Credit Delinquency Prediction

This accelerator showcases Prediction of Credit Delinquency with Explainability and GPU acceleration using Nvidia Rapids. Fannie Mae's single family loan performance dataset data is used to train and predict if a customer is going to be delinquent on mortgage payment. The dataset can be configured for any huge structured dataset. Most of the preprocessing and model building tasks are performed by NumPy, Pandas and Scikit-Learn.

  • Predict if a customer will be delinquent on mortgage payment.
  • Uses GPU acceleration to significantly reduce the processing time on a structured dataset with millions of records.
  • SHAP to explain the predictions.

Table of Contents

Introduction

Credit delinquency is a serious problem for lenders, as it can lead to losses, lower profitability, and damaged reputation.
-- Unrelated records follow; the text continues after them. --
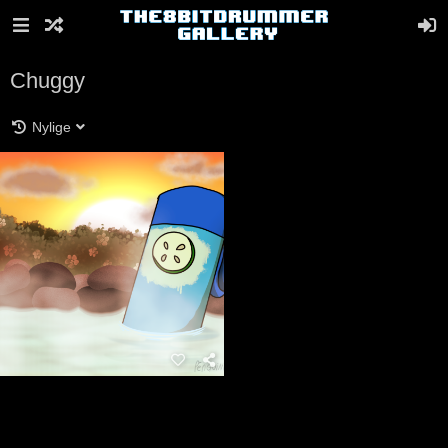
Chuggy
Nylige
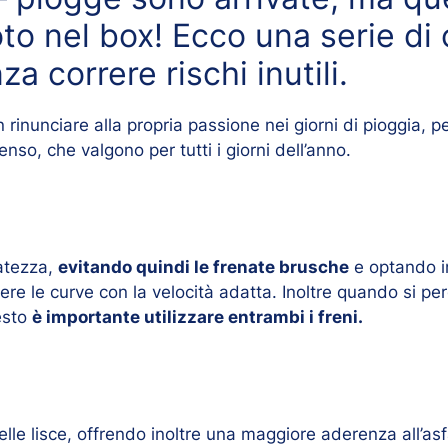
to nel box! Ecco una serie di c
a correre rischi inutili.
on rinunciare alla propria passione nei giorni di pioggia, 
so, che valgono per tutti i giorni dell’anno.
atezza,
evitando quindi le frenate brusche
e optando i
gere le curve con la velocità adatta. Inoltre quando si per
uesto
è importante utilizzare entrambi i freni.
le lisce, offrendo inoltre una maggiore aderenza all’as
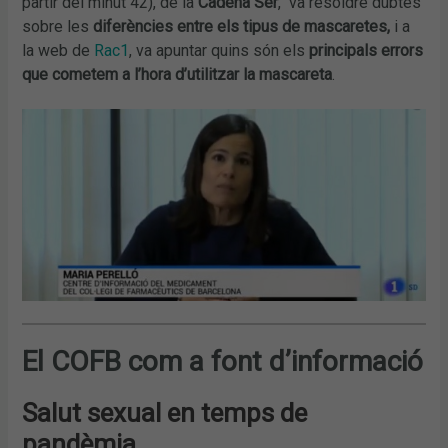
partir del minut 42), de la
Cadena Ser
, va resoldre dubtes
sobre les
diferències entre els tipus de mascaretes,
i a
la web de
Rac1
, va apuntar quins són els
principals errors
que cometem a l’hora d’utilitzar la mascareta
.
El COFB com a font d’informació
Salut sexual en temps de
pandèmia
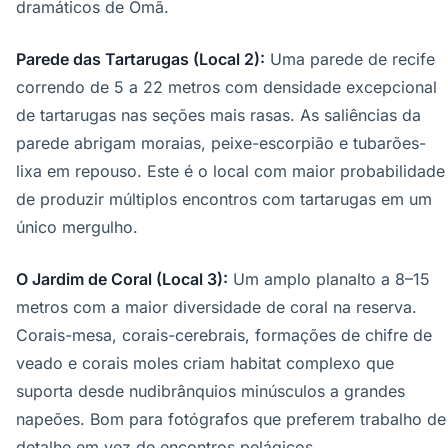
dramáticos de Omã.
Parede das Tartarugas (Local 2):
Uma parede de recife
correndo de 5 a 22 metros com densidade excepcional
de tartarugas nas seções mais rasas. As saliências da
parede abrigam moraias, peixe-escorpião e tubarões-
lixa em repouso. Este é o local com maior probabilidade
de produzir múltiplos encontros com tartarugas em um
único mergulho.
O Jardim de Coral (Local 3):
Um amplo planalto a 8–15
metros com a maior diversidade de coral na reserva.
Corais-mesa, corais-cerebrais, formações de chifre de
veado e corais moles criam habitat complexo que
suporta desde nudibrânquios minúsculos a grandes
napeões. Bom para fotógrafos que preferem trabalho de
detalhe em vez de encontros pelágicos.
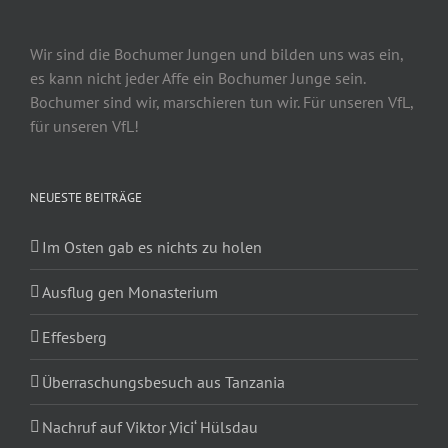
Wir sind die Bochumer Jungen und bilden uns was ein,
es kann nicht jeder Affe ein Bochumer Junge sein.
Bochumer sind wir, marschieren tun wir. Für unseren VfL,
für unseren VfL!
NEUESTE BEITRÄGE
Im Osten gab es nichts zu holen
Ausflug gen Monasterium
Effesberg
Überraschungsbesuch aus Tanzania
Nachruf auf Viktor ‚Vici‘ Hülsdau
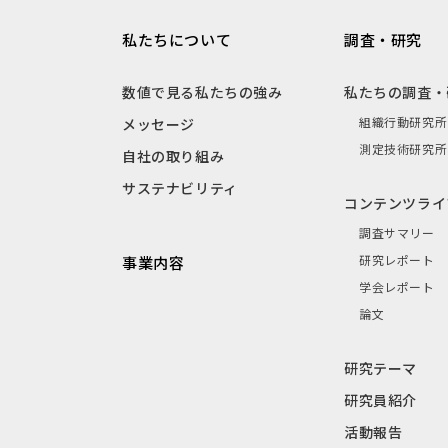
私たちについて
調査・研究
数値で見る私たちの強み
私たちの調査・
組織行動研究所
メッセージ
測定技術研究所
自社の取り組み
サステナビリティ
コンテンツライ
調査サマリー
研究レポート
事業内容
学会レポート
論文
研究テーマ
研究員紹介
活動報告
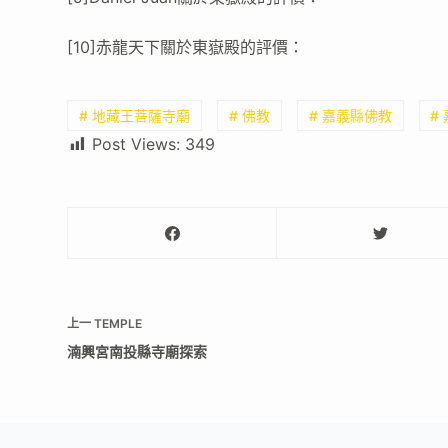
[10]赤龍天下關於東嶽殿的評價：
# 地藏王菩薩寺廟
# 佛教
# 嘉義縣佛教
#
Post Views:
349
上一
TEMPLE
湳興宮南投縣寺廟探索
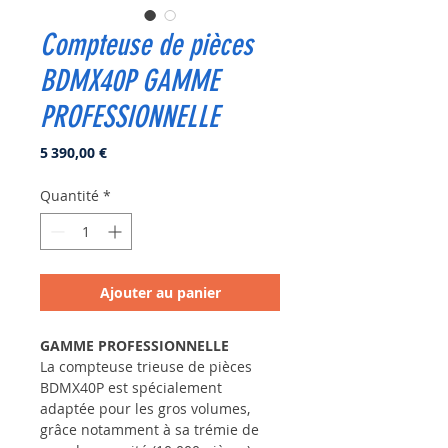
Compteuse de pièces
BDMX40P GAMME
PROFESSIONNELLE
Prix
5 390,00 €
Quantité
*
Ajouter au panier
GAMME PROFESSIONNELLE
La compteuse trieuse de pièces
BDMX40P est spécialement
adaptée pour les gros volumes,
grâce notamment à sa trémie de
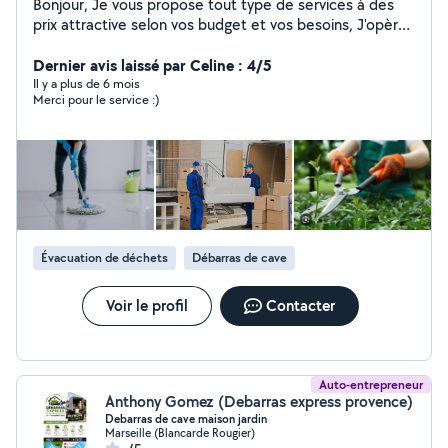
Bonjour, Je vous propose tout type de services à des
prix attractive selon vos budget et vos besoins, J'opère
essentiellement dans le déménagement, terrassement
et évacuation des déchets. Je suis ponctuel et je n'est
Dernier avis laissé par Celine : 4/5
qu'une parole. N'hésitez pas à me contacter
Il y a plus de 6 mois
Merci pour le service :)
Évacuation de déchets
Débarras de cave
Voir le profil
Contacter
Auto-entrepreneur
Anthony Gomez (Debarras express provence)
Debarras de cave maison jardin
Marseille (Blancarde Rougier)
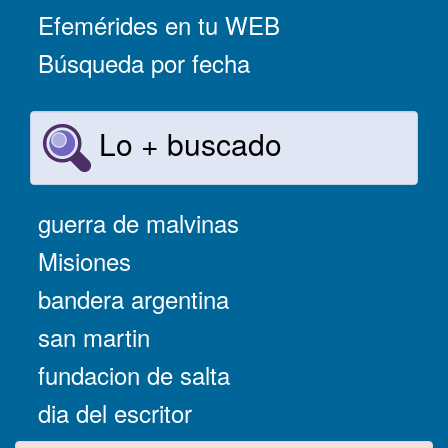
Efemérides en tu WEB
Búsqueda por fecha
Lo + buscado
guerra de malvinas
Misiones
bandera argentina
san martin
fundacion de salta
dia del escritor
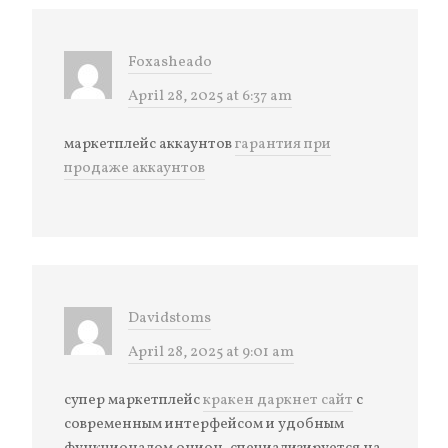
Foxasheado
April 28, 2025 at 6:37 am
маркетплейс аккаунтов
гарантия при
продаже аккаунтов
Davidstoms
April 28, 2025 at 9:01 am
супер маркетплейс
кракен даркнет сайт
с
современным интерфейсом и удобным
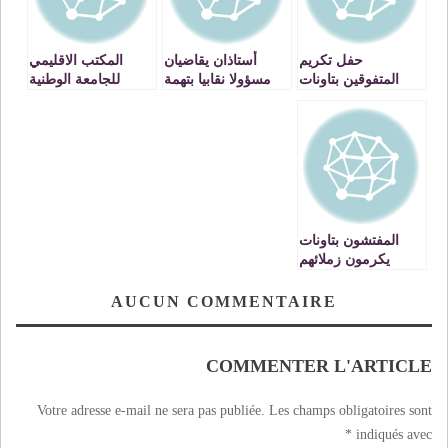
حفل تكريم
أستاذان يقاضيان
المكتب الاقليمي
المتفوقين بتاونات
مسؤولا نقابيا بتهمة
للجامعة الوطنية
القذف والتشهير
لموظفي التعليم
والإساءة
بتاونات يخوض
اعتصاما من 4مارس
الى21منه امام نيابة
تاونات
المفتشون بتاونات
يكرمون زملائهم
المحالين على التقاعد
AUCUN COMMENTAIRE
COMMENTER L'ARTICLE
Votre adresse e-mail ne sera pas publiée.
Les champs obligatoires sont
*
indiqués avec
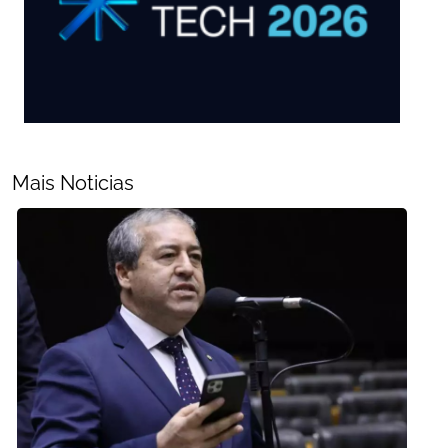
Mais Noticias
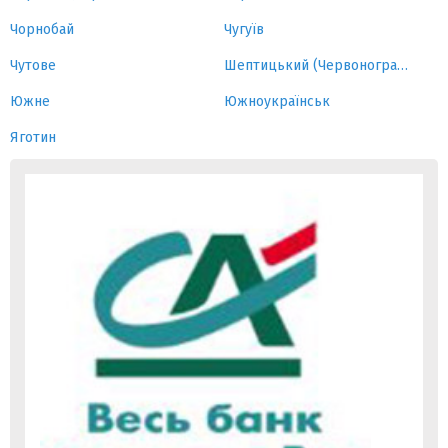
Чорнобай
Чугуїв
Чутове
Шептицький (Червоноград)
Южне
Южноукраїнськ
Яготин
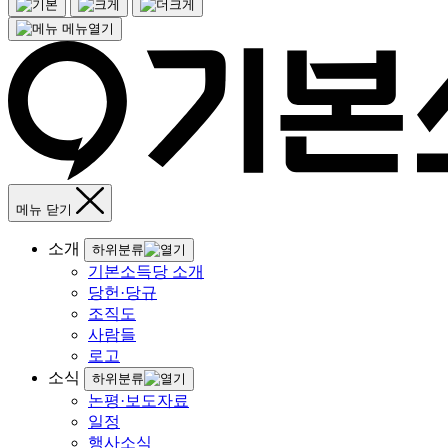
메뉴열기
메뉴 닫기
소개
하위분류
기본소득당 소개
당헌·당규
조직도
사람들
로고
소식
하위분류
논평·보도자료
일정
행사소식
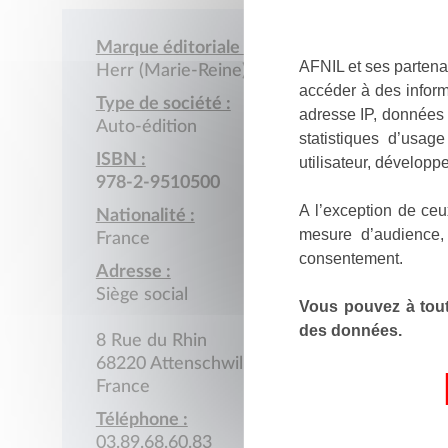
Marque éditoriale :
AFNIL et ses partena
Herr (Marie-Reine)
accéder à des inform
Type de société :
adresse IP, données 
Auto-édition
statistiques d’usag
ISBN :
utilisateur, développe
978-2-9510500
A l’exception de ceu
Nationalité :
mesure d’audience,
France
consentement.
Adresse :
Siège social
Vous pouvez à tout
des données.
8 Rue du Rhin
68220 Attenschwiller
France
Téléphone :
03.89.68.60.83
According to the Federal Reserve, the delinquency rate on consumer loans in the US was 2.54% in the fourth quarter of 2020, which translates to billions of dollars of unpaid debt. To avoid this, lenders need to accurately assess the creditworthiness of borrowers and monitor their repayment behavior. However, traditional methods of credit scoring and risk management are often based on static and limited data, such as credit history, income, and debt-to-income ratio. These factors may not capture the dynamic and complex nature of borrowers' financial situations, especially in times of uncertainty and crisis. Moreover, some of these methods rely on black-box models that do not provide clear and transparent explanations for their decisions, which can lead to unfair and biased outcomes. This model leverages the power of predictive analytics and explainable AI to analyze Fannie Mae. By doing so, it can generate more accurate and personalized risk scores and explanations for each borrower, helping lenders make better and more informed decisions.

Benchmark

We benchmarked how the Rapids suite of libraries with GPU acceleration compares to a CPU compute for a typical data science workflow on large datasets. It is observed that the GPU-accelerated workflow is 6-10x faster than the CPU-based workflow depending on the size of the dataset. Bigger the dataset, more the speedup. This was achieved with a few changes in import statements.

The following tables shows the comparison of the two workflows. Benchmark on a Big Dataset

The speedup is even more significant for a larger dataset. Benchmark on a Bigger Dataset

It can be noted that the total cost of compute is actually lower by almost half!

Getting Started

To get started with this project, follow these steps:

  1. Clone the repository to Azure ML workspace or your local machine.
  2. Create the environment. Dockerfile can be found here.
  3. Download the data by running download_data.
  4. Train the model leveraging gpu acceleration.

Prerequisites

  • Access to an Azure subscription
  • Access to an Azure ML workspace

Deploy Infrastructure

A guide to deploy the infrastructure for this project can be found here.

Code Structure

├── src/
│   ├── crs_main.py
│   ├── data_preparation/
│   │   └── data_preparation.py
│   ├── performance_and_metrics/
│   │   └── performance_and_metrics.py
├── download_data.ipynb
└── cudf_credit_risk.ipynb

The source code resides in the src directory. crs_main is the main file which connects all the components.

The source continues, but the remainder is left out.